When any musician has been around for as long as David Gilmour has, even some of the most beautiful songs start to blend together. 

It’s easy enough for someone to go into the studio with the best intentions, but it has to be a bit difficult when you have a track record that includes albums like Dark Side of the Moon and Wish You Were Here when trying to make another masterpiece. And while Gilmour does have his fair share of milestones as a guitar player, there are a few songs that he felt weren’t worth revisiting after too many years.

You have to remember that when Gilmour joined the group, it wasn’t like he was ready to become a guitar god by any stretch. He was doing this as a favour to a friend when Syd Barrett started to lose his way in Pink Floyd, but listening to A Saucerful of Secrets, he clearly had a little bit more learning to do before he was fully ready to become a legend, especially with his bluesy fills not quite gelling with the rest of the band.

Roger Waters’s songwriting was certainly progressing on tunes like ‘Set the Controls for the Heart of the Sun’, but the core ethos of Floyd was never about any one person. Their strength always came from them working together, which explains why some of their greatest works tended to have contributions from every single person, whether that was the team effort that went into ‘Echoes’ or really anything that turned up on their live shows at the Pompeii amphitheatre.

So when you split everyone up into factions, that’s normally when things go awry. After all, The Wall is one of the most jagged masterpieces of their discography because of Waters taking the reins a little too much, and while The Final Cut feels like a neutered version of the bassist’s vision, A Momentary Lapse of Reason never had the same kind of power since Gilmour took hold of the entire thing.

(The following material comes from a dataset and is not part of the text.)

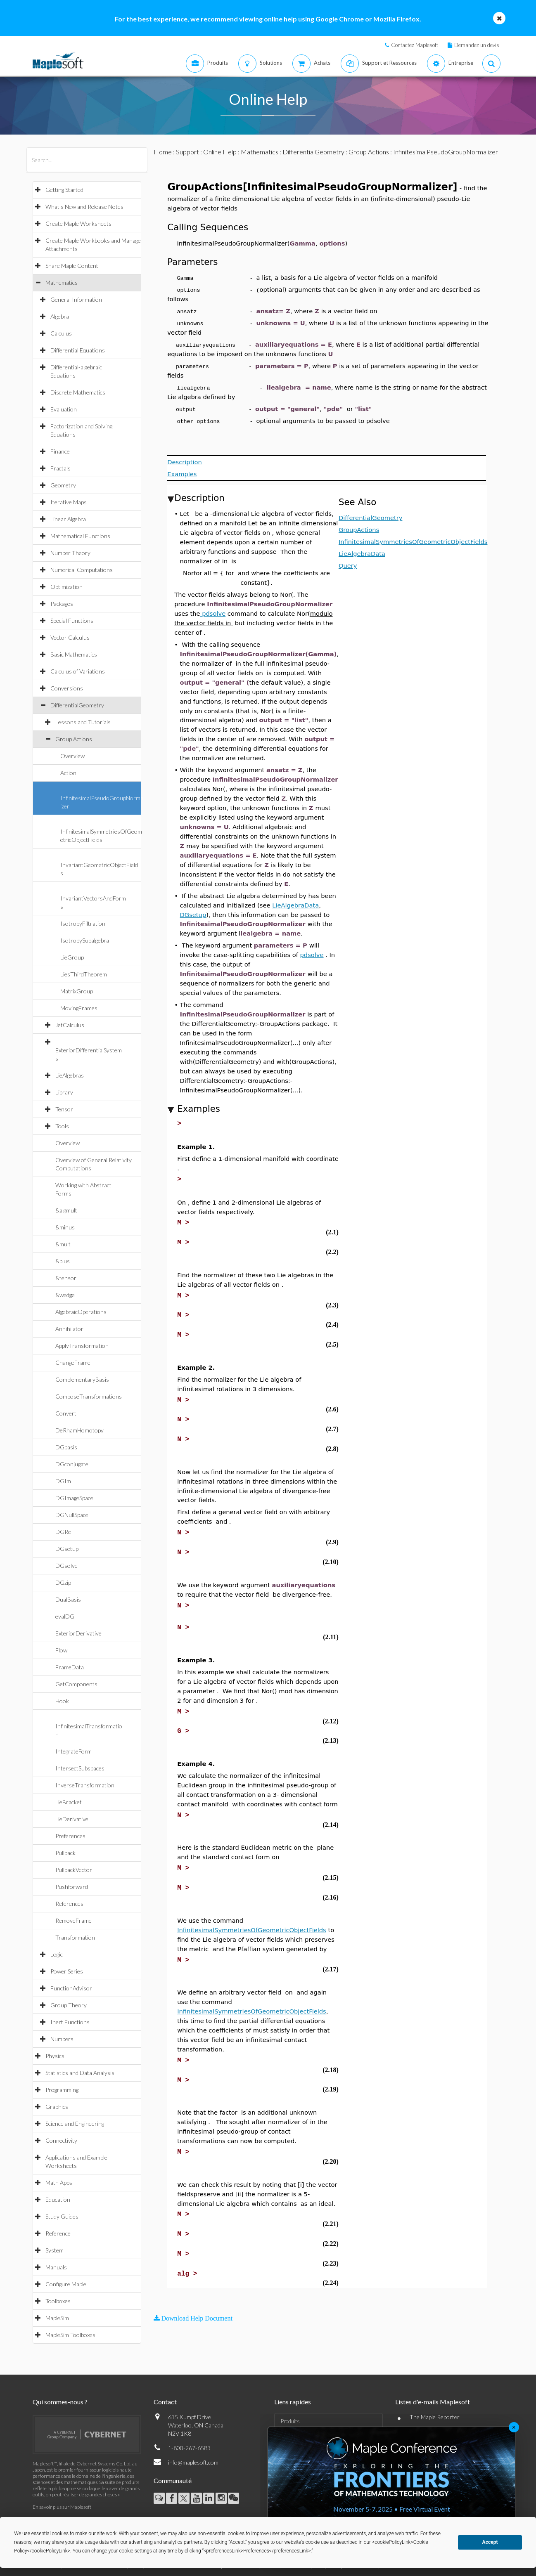 The height and width of the screenshot is (2576, 536). What do you see at coordinates (187, 152) in the screenshot?
I see `Support` at bounding box center [187, 152].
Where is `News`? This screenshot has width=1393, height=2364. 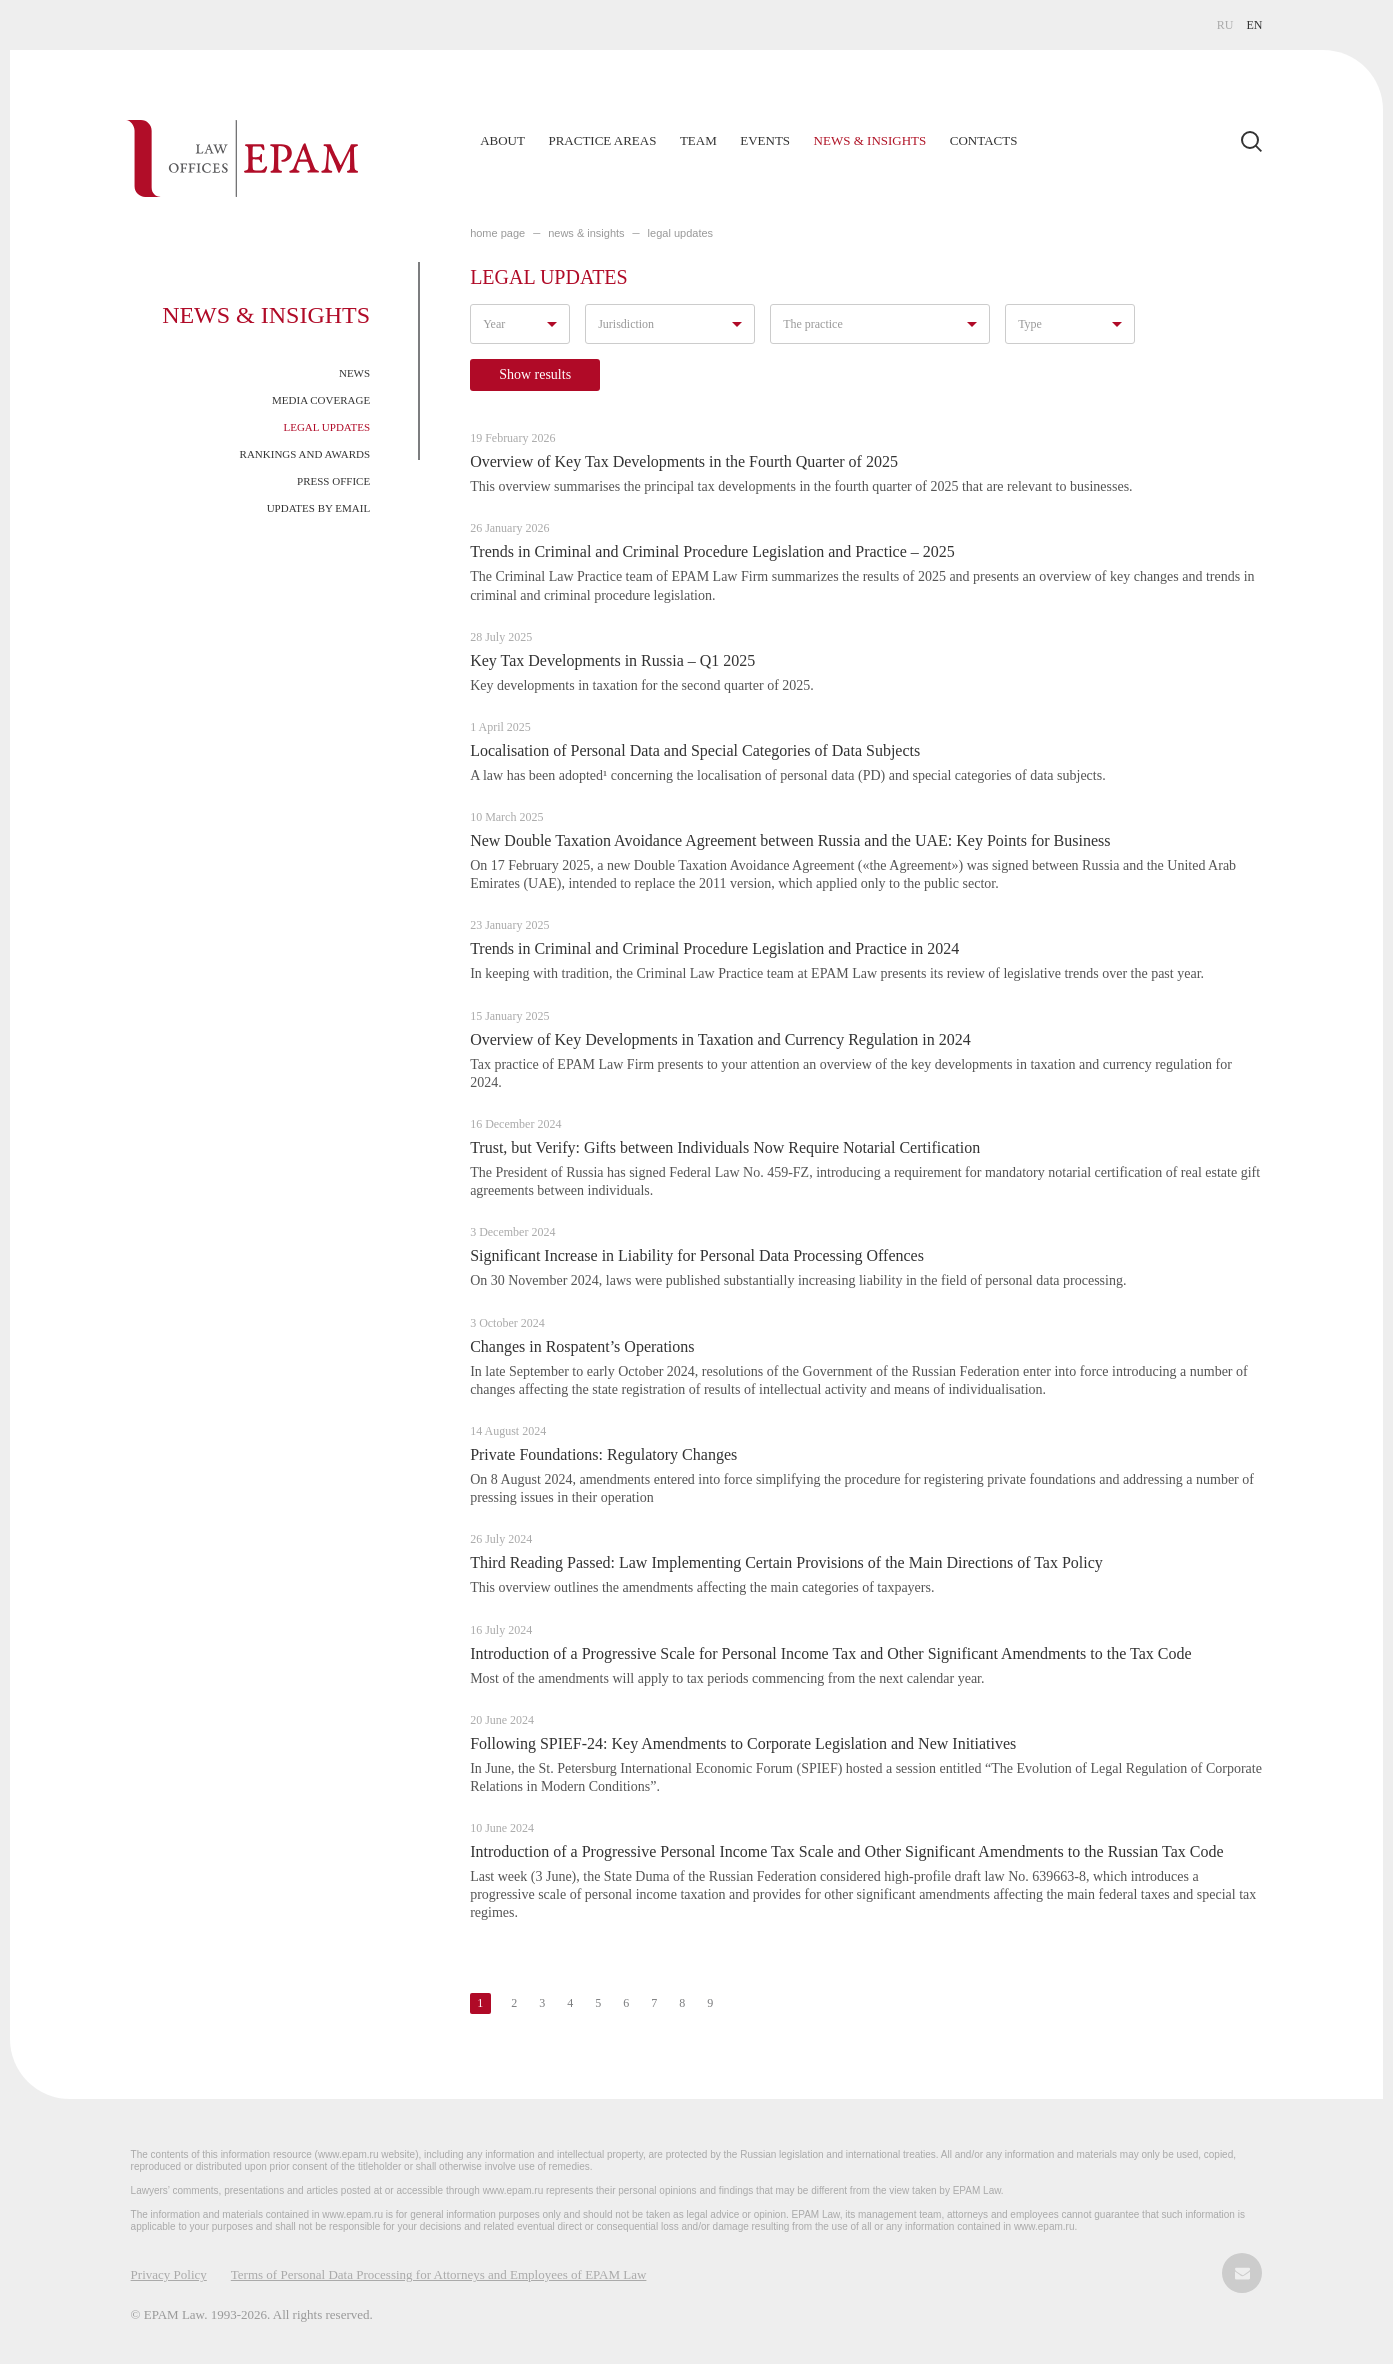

But before they had one person dictating everything they did, Ummagumma was the first time they had a full-on bad idea on record. The live side of the record was interesting enough, but when they decided to split up and have each member play on one side of the record by themselves, it was bound to be a disaster. There are some interesting moments like Richard Wright’s keyboard pieces, but Gilmour admitted that he didn’t really know what he was doing when looking back on ‘The Narrow Way’.

He was still new to songwriting, and despite having a great foundation to start with, he felt the song existed more as an experiment than anything else, saying, “We’d decided to make the damn album, and each of us to do a piece of music on our own… It was just desperation really, trying to think of something to do, to write by myself. I’d never written anything before, I just went into a studio and started waffling about, tacking bits and pieces together. I haven’t heard it in years. I’ve no idea what it’s like.”

Admittedly, it does sound like him trying to figure out what to do in the studio for over half the runtime, but it’s impressive enough to know that he played all the instruments on the final product as well. And even a few years after this record, he would show himself to be a capable songwriter in some capacity, eventually penning beautiful tunes like ‘Fat Old Sun’ for Atom Heart Mother.

But the fact that Gilmour never revisited ‘The Narrow Way’ has more to do with how he views the album than anything else. It was a necessary evil for them to move on from Barrett’s shadow, but that didn’t mean that they had to have the best memories of putting together avant-garde style pieces.